◆ The task
Once the line containing "oud papier afgehaald ten behoeve van de" is found in the entries below, restate it and each following line word for word, stopping after the line containing "Hoàng Trung Quân".

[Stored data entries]
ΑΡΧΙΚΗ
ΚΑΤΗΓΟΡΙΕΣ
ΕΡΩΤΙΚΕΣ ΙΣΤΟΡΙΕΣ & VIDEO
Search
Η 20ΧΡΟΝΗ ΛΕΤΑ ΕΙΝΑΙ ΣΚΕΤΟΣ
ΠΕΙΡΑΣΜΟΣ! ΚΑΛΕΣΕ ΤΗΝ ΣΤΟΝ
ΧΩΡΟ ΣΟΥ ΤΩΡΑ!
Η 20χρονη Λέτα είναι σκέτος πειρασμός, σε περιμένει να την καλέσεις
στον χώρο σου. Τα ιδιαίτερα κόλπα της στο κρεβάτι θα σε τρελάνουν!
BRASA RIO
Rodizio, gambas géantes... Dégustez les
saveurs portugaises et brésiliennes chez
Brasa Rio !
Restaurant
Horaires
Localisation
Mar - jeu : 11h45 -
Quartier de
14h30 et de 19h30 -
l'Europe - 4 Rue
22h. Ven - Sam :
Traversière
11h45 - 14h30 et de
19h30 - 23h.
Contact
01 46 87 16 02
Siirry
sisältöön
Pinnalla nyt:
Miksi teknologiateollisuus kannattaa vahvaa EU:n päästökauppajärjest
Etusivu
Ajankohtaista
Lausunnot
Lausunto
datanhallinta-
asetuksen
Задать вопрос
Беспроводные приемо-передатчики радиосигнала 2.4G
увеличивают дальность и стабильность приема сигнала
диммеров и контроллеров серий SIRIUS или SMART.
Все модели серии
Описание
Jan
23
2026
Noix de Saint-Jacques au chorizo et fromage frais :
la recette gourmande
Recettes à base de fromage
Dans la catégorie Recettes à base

==

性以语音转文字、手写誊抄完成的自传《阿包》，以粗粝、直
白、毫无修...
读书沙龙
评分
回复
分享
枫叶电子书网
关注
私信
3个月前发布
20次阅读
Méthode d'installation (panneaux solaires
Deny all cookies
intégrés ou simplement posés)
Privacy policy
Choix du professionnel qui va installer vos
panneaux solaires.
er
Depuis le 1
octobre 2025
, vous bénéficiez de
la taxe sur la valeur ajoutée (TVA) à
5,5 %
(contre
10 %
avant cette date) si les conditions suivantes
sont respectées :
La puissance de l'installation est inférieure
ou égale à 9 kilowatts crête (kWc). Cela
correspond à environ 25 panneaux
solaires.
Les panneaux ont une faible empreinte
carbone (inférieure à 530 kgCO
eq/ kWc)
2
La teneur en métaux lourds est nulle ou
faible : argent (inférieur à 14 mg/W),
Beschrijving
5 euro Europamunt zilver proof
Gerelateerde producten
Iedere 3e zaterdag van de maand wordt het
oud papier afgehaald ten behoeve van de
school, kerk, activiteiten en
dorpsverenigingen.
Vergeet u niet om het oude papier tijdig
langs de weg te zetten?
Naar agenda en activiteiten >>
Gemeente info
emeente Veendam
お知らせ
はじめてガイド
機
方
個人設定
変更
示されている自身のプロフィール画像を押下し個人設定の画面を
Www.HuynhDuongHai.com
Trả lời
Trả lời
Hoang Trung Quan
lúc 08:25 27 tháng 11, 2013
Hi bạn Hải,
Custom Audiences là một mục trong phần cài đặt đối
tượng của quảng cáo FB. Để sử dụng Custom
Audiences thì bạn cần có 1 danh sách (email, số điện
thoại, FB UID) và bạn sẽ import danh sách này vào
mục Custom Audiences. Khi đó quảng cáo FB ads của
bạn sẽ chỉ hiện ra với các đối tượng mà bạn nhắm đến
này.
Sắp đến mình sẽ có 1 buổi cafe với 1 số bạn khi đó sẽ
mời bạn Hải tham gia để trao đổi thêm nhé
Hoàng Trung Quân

---

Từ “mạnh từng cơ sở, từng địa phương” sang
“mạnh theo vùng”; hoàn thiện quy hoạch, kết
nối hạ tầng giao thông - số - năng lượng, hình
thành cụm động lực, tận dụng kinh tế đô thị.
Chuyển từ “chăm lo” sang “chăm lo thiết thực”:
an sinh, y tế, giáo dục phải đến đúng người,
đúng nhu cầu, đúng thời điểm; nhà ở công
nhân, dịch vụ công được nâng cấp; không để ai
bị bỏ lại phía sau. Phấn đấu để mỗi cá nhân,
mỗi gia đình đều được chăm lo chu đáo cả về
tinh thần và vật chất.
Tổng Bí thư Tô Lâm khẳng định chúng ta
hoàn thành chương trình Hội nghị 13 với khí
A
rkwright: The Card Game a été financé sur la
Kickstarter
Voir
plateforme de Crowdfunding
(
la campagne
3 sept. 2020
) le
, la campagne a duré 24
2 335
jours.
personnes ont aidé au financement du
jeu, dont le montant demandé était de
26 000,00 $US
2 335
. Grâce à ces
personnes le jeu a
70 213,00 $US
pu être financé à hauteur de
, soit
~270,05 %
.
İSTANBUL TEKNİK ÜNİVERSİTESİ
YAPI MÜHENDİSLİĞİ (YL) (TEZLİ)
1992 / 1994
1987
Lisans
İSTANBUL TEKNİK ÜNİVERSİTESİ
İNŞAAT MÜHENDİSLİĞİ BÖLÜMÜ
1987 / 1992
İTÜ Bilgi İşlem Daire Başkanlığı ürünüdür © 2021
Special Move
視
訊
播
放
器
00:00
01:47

◆ Solution to this task
oud papier afgehaald ten behoeve van de
school, kerk, activiteiten en
dorpsverenigingen.
Vergeet u niet om het oude papier tijdig
langs de weg te zetten?
Naar agenda en activiteiten >>
Gemeente info
emeente Veendam
お知らせ
はじめてガイド
機
方
個人設定
変更
示されている自身のプロフィール画像を押下し個人設定の画面を
Www.HuynhDuongHai.com
Trả lời
Trả lời
Hoang Trung Quan
lúc 08:25 27 tháng 11, 2013
Hi bạn Hải,
Custom Audiences là một mục trong phần cài đặt đối
tượng của quảng cáo FB. Để sử dụng Custom
Audiences thì bạn cần có 1 danh sách (email, số điện
thoại, FB UID) và bạn sẽ import danh sách này vào
mục Custom Audiences. Khi đó quảng cáo FB ads của
bạn sẽ chỉ hiện ra với các đối tượng mà bạn nhắm đến
này.
Sắp đến mình sẽ có 1 buổi cafe với 1 số bạn khi đó sẽ
mời bạn Hải tham gia để trao đổi thêm nhé
Hoàng Trung Quân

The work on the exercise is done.